═════ Data provided ═════

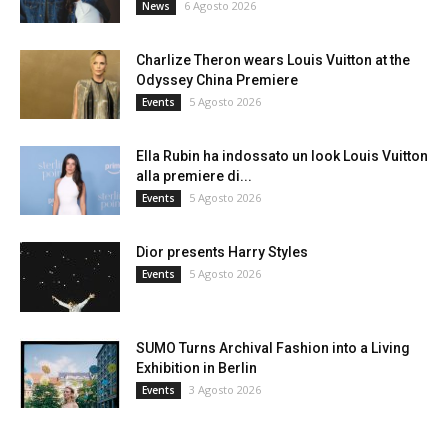
6 Agosto 2026
News
Charlize Theron wears Louis Vuitton at the
Odyssey China Premiere
5 Agosto 2026
Events
Ella Rubin ha indossato un look Louis Vuitton
alla premiere di...
5 Agosto 2026
Events
Dior presents Harry Styles
5 Agosto 2026
Events
SUMO Turns Archival Fashion into a Living
Exhibition in Berlin
3 Agosto 2026
Events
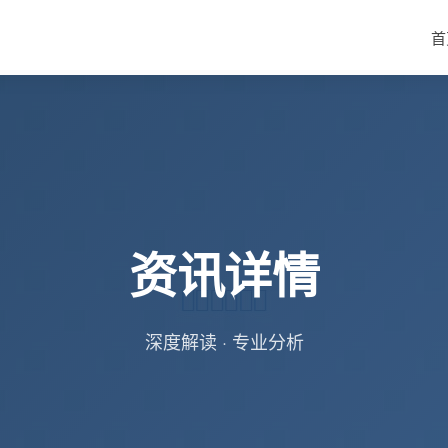
首
资讯详情
深度解读 · 专业分析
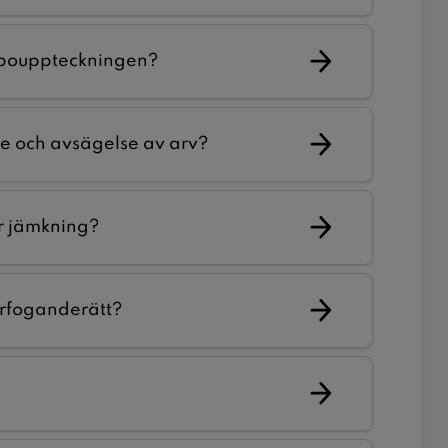
 bouppteckningen?
e och avsägelse av arv?
r jämkning?
örfoganderätt?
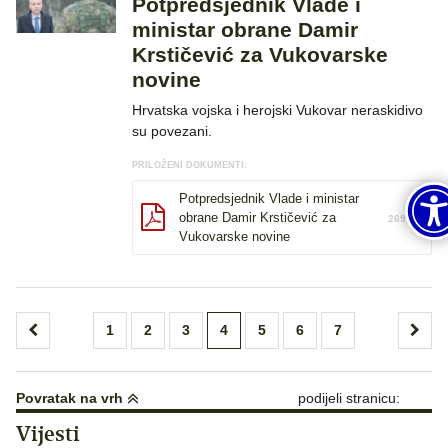
Potpredsjednik Vlade i
ministar obrane Damir
Krstičević za Vukovarske
novine
Hrvatska vojska i herojski Vukovar neraskidivo
su povezani.
PRILOŽENI DOKUMENTI:
Potpredsjednik Vlade i ministar
obrane Damir Krstičević za
269 KB
Vukovarske novine
Brojevi
1
2
3
4
5
6
7
stranica
objava
Povratak na vrh
podijeli stranicu:
Vijesti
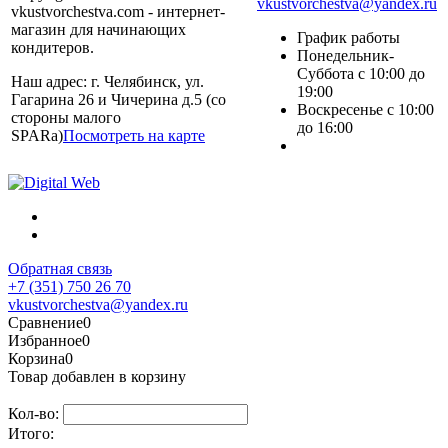
vkustvorchestva@yandex.ru
vkustvorchestva.com - интернет-
магазин для начинающих
График работы
кондитеров.
Понедельник-
Суббота с 10:00 до
Наш адрес: г. Челябинск, ул.
19:00
Гагарина 26 и Чичерина д.5 (со
Воскресенье с 10:00
стороны малого
до 16:00
SPARa)
Посмотреть на карте
Обратная связь
+7 (351) 750 26 70
vkustvorchestva@yandex.ru
Сравнение
0
Избранное
0
Корзина
0
Товар добавлен в корзину
Кол-во:
Итого:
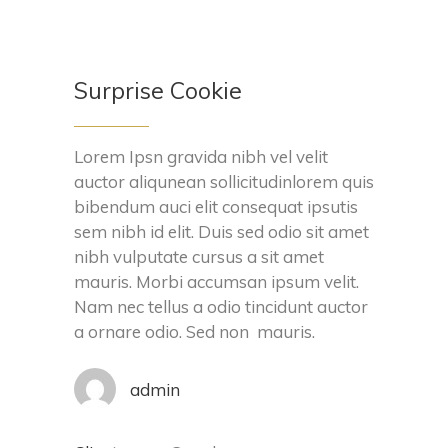
Surprise Cookie
Lorem Ipsn gravida nibh vel velit
auctor aliqunean sollicitudinlorem quis
bibendum auci elit consequat ipsutis
sem nibh id elit. Duis sed odio sit amet
nibh vulputate cursus a sit amet
mauris. Morbi accumsan ipsum velit.
Nam nec tellus a odio tincidunt auctor
a ornare odio. Sed non mauris.
admin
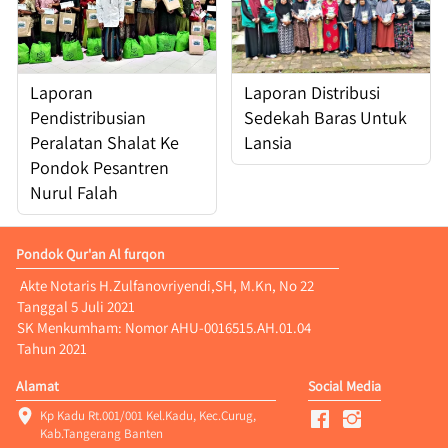
Laporan
Laporan Distribusi
Pendistribusian
Sedekah Baras Untuk
Peralatan Shalat Ke
Lansia
Pondok Pesantren
Nurul Falah
Pondok Qur'an Al furqon
 Akte Notaris H.Zulfanovriyendi,SH, M.Kn, No 22 
Tanggal 5 Juli 2021
SK Menkumham: Nomor AHU-0016515.AH.01.04 
Tahun 2021
Alamat
Social Media
Kp Kadu Rt.001/001 Kel.Kadu, Kec.Curug, 
Kab.Tangerang Banten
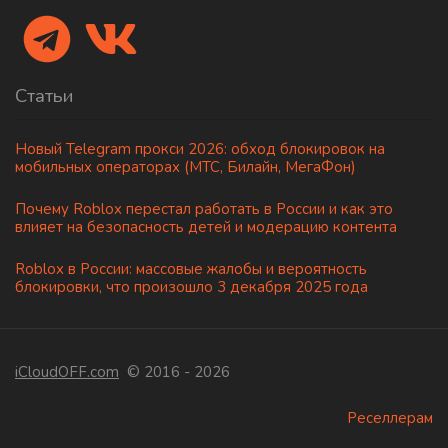
Статьи
Новый Telegram прокси 2026: обход блокировок на
мобильных операторах (МТС, Билайн, МегаФон)
Почему Roblox перестал работать в России и как это
влияет на безопасность детей и модерацию контента
Roblox в России: массовые жалобы и вероятность
блокировки, что произошло 3 декабря 2025 года
iCloudOFF.com
© 2016 - 2026
Реселлерам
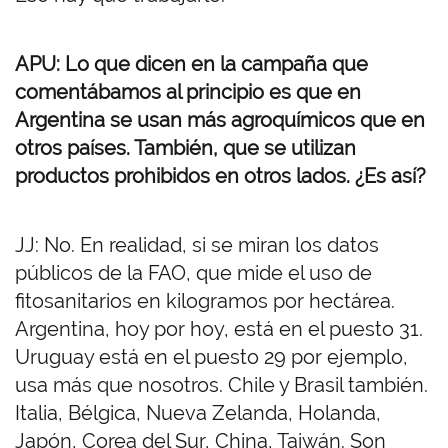
APU
: Lo que dicen en la campaña
que
comentábamos al principio es que en
Argentina se usan más
agro
químicos que en
otros países.
También, que se utilizan
productos prohibidos en otros lados. ¿Es así?
JJ: No. En realidad, si se miran los datos
públicos de la FAO, que mide el uso de
fitosanitarios en kilogramos por hectárea.
Argentina, hoy por hoy, está en el puesto 31.
Uruguay está en el puesto 29 por ejemplo,
usa más que nosotros. Chile y Brasil también.
Italia, Bélgica, Nueva Zelanda, Holanda,
Japón, Corea del Sur, China, Taiwán. Son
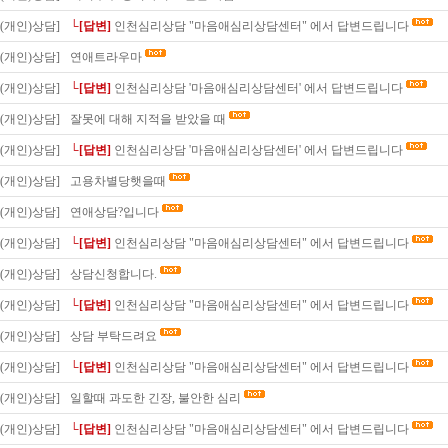
(개인)상담]
└[답변]
인천심리상담 "마음애심리상담센터" 에서 답변드립니다
(개인)상담]
연애트라우마
(개인)상담]
└[답변]
인천심리상담 '마음애심리상담센터' 에서 답변드립니다
(개인)상담]
잘못에 대해 지적을 받았을 때
(개인)상담]
└[답변]
인천심리상담 '마음애심리상담센터' 에서 답변드립니다
(개인)상담]
고용차별당햇을때
(개인)상담]
연애상담?입니다
(개인)상담]
└[답변]
인천심리상담 "마음애심리상담센터" 에서 답변드립니다
(개인)상담]
상담신청합니다.
(개인)상담]
└[답변]
인천심리상담 "마음애심리상담센터" 에서 답변드립니다
(개인)상담]
상담 부탁드려요
(개인)상담]
└[답변]
인천심리상담 "마음애심리상담센터" 에서 답변드립니다
(개인)상담]
일할때 과도한 긴장, 불안한 심리
(개인)상담]
└[답변]
인천심리상담 "마음애심리상담센터" 에서 답변드립니다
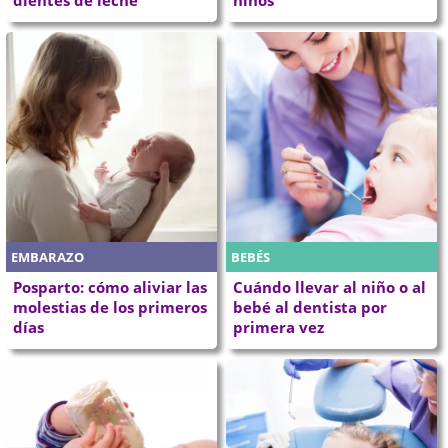
EMBARAZO
BEBÉS
Posparto: cómo aliviar las
Cuándo llevar al niño o al
molestias de los primeros
bebé al dentista por
días
primera vez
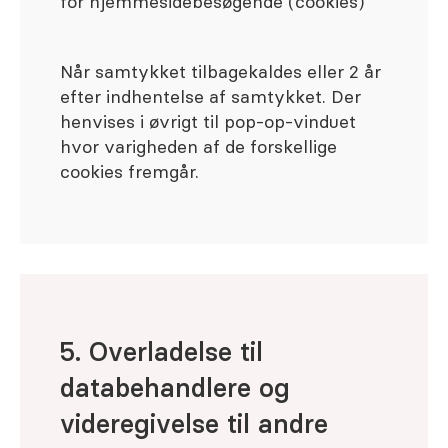
for hjemmesidebesøgende (cookies)
Når samtykket tilbagekaldes eller 2 år
efter indhentelse af samtykket. Der
henvises i øvrigt til pop-op-vinduet
hvor varigheden af de forskellige
cookies fremgår.
5. Overladelse til
databehandlere og
videregivelse til andre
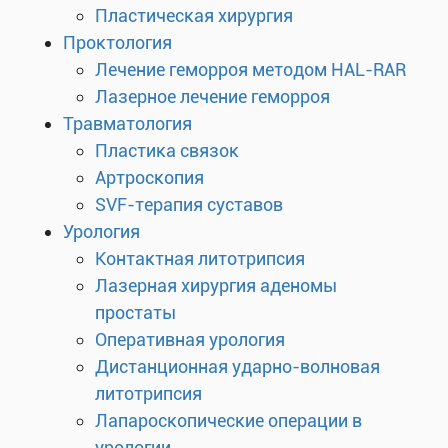
Пластическая хирургия
Проктология
Лечение геморроя методом HAL-RAR
Лазерное лечение геморроя
Травматология
Пластика связок
Артроскопия
SVF-терапия суставов
Урология
Контактная литотрипсия
Лазерная хирургия аденомы
простаты
Оперативная урология
Дистанционная ударно-волновая
литотрипсия
Лапароскопические операции в
урологии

═════

▸ Work instructions
Write out the material above without changing a word, and skip any picture.

▸ Answer area
6 Agosto 2026
News
Charlize Theron wears Louis Vuitton at the
Odyssey China Premiere
5 Agosto 2026
Events
Ella Rubin ha indossato un look Louis Vuitton
alla premiere di...
5 Agosto 2026
Events
Dior presents Harry Styles
5 Agosto 2026
Events
SUMO Turns Archival Fashion into a Living
Exhibition in Berlin
3 Agosto 2026
Events
首
资讯详情
深度解读 · 专业分析
 bouppteckningen?
e och avsägelse av arv?
r jämkning?
örfoganderätt?
Potpredsjednik Vlade i
ministar obrane Damir
Krstičević za Vukovarske
novine
Hrvatska vojska i herojski Vukovar neraskidivo
su povezani.
PRILOŽENI DOKUMENTI:
Potpredsjednik Vlade i ministar
obrane Damir Krstičević za
269 KB
Vukovarske novine
Brojevi
1
2
3
4
5
6
7
stranica
objava
Povratak na vrh
podijeli stranicu:
Vijesti
vkustvorchestva@yandex.ru
vkustvorchestva.com - интернет-
магазин для начинающих
График работы
кондитеров.
Понедельник-
Суббота с 10:00 до
Наш адрес: г. Челябинск, ул.
19:00
Гагарина 26 и Чичерина д.5 (со
Воскресенье с 10:00
стороны малого
до 16:00
SPARa)
Посмотреть на карте
Обратная связь
+7 (351) 750 26 70
vkustvorchestva@yandex.ru
Сравнение
0
Избранное
0
Корзина
0
Товар добавлен в корзину
Кол-во:
Итого:
Surprise Cookie
Lorem Ipsn gravida nibh vel velit
auctor aliqunean sollicitudinlorem quis
bibendum auci elit consequat ipsutis
sem nibh id elit. Duis sed odio sit amet
nibh vulputate cursus a sit amet
mauris. Morbi accumsan ipsum velit.
Nam nec tellus a odio tincidunt auctor
a ornare odio. Sed non mauris.
admin
Laporan
Laporan Distribusi
Pendistribusian
Sedekah Baras Untuk
Peralatan Shalat Ke
Lansia
Pondok Pesantren
Nurul Falah
Pondok Qur'an Al furqon
 Akte Notaris H.Zulfanovriyendi,SH, M.Kn, No 22 
Tanggal 5 Juli 2021
SK Menkumham: Nomor AHU-0016515.AH.01.04 
Tahun 2021
Alamat
Social Media
Kp Kadu Rt.001/001 Kel.Kadu, Kec.Curug, 
Kab.Tangerang Banten
Статьи
Новый Telegram прокси 2026: обход блокировок на
мобильных операторах (МТС, Билайн, МегаФон)
Почему Roblox перестал работать в России и как это
влияет на безопасность детей и модерацию контента
Roblox в России: массовые жалобы и вероятность
блокировки, что произошло 3 декабря 2025 года
iCloudOFF.com
© 2016 - 2026
Реселлерам
APU
: Lo que dicen en la campaña
que
comentábamos al principio es que en
Argentina se usan más
agro
químicos que en
otros países.
También, que se utilizan
productos prohibidos en otros lados. ¿Es así?
JJ: No. En realidad, si se miran los datos
públicos de la FAO, que mide el uso de
fitosanitarios en kilogramos por hectárea.
Argentina, hoy por hoy, está en el puesto 31.
Uruguay está en el puesto 29 por ejemplo,
usa más que nosotros. Chile y Brasil también.
Italia, Bélgica, Nueva Zelanda, Holanda,
Japón, Corea del Sur, China, Taiwán. Son
(개인)상담]
└[답변]
인천심리상담 "마음애심리상담센터" 에서 답변드립니다
(개인)상담]
연애트라우마
(개인)상담]
└[답변]
인천심리상담 '마음애심리상담센터' 에서 답변드립니다
(개인)상담]
잘못에 대해 지적을 받았을 때
(개인)상담]
└[답변]
인천심리상담 '마음애심리상담센터' 에서 답변드립니다
(개인)상담]
고용차별당햇을때
(개인)상담]
연애상담?입니다
(개인)상담]
└[답변]
인천심리상담 "마음애심리상담센터" 에서 답변드립니다
(개인)상담]
상담신청합니다.
(개인)상담]
└[답변]
인천심리상담 "마음애심리상담센터" 에서 답변드립니다
(개인)상담]
상담 부탁드려요
(개인)상담]
└[답변]
인천심리상담 "마음애심리상담센터" 에서 답변드립니다
(개인)상담]
일할때 과도한 긴장, 불안한 심리
(개인)상담]
└[답변]
인천심리상담 "마음애심리상담센터" 에서 답변드립니다
EMBARAZO
BEBÉS
Posparto: cómo aliviar las
Cuándo llevar al niño o al
molestias de los primeros
bebé al dentista por
días
primera vez
for hjemmesidebesøgende (cookies)
Når samtykket tilbagekaldes eller 2 år
efter indhentelse af samtykket. Der
henvises i øvrigt til pop-op-vinduet
hvor varigheden af de forskellige
cookies fremgår.
5. Overladelse til
databehandlere og
videregivelse til andre
Пластическая хирургия
Проктология
Лечение геморроя методом HAL-RAR
Лазерное лечение геморроя
Травматология
Пластика связок
Артроскопия
SVF-терапия суставов
Урология
Контактная литотрипсия
Лазерная хирургия аденомы
простаты
Оперативная урология
Дистанционная ударно-волновая
литотрипсия
Лапароскопические операции в
урологии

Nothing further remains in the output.